EXERCISE AIM:
For this exercise, restate word for word only the lines from the first line of the data to the line containing "Bandbreiten von bis".
- Opening Delimiter -
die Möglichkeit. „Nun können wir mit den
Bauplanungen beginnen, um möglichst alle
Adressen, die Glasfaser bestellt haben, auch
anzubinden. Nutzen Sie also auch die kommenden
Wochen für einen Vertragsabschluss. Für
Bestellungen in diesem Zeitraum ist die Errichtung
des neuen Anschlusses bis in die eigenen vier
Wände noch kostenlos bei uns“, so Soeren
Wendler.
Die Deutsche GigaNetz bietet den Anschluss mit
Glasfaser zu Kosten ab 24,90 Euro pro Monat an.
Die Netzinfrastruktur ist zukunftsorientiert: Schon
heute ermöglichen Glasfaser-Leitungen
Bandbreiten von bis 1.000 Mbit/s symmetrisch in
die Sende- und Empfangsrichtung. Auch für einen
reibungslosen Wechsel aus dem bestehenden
- Closing Delimiter -
EXERCISE SOLUTION:
die Möglichkeit. „Nun können wir mit den
Bauplanungen beginnen, um möglichst alle
Adressen, die Glasfaser bestellt haben, auch
anzubinden. Nutzen Sie also auch die kommenden
Wochen für einen Vertragsabschluss. Für
Bestellungen in diesem Zeitraum ist die Errichtung
des neuen Anschlusses bis in die eigenen vier
Wände noch kostenlos bei uns“, so Soeren
Wendler.
Die Deutsche GigaNetz bietet den Anschluss mit
Glasfaser zu Kosten ab 24,90 Euro pro Monat an.
Die Netzinfrastruktur ist zukunftsorientiert: Schon
heute ermöglichen Glasfaser-Leitungen
Bandbreiten von bis 1.000 Mbit/s symmetrisch in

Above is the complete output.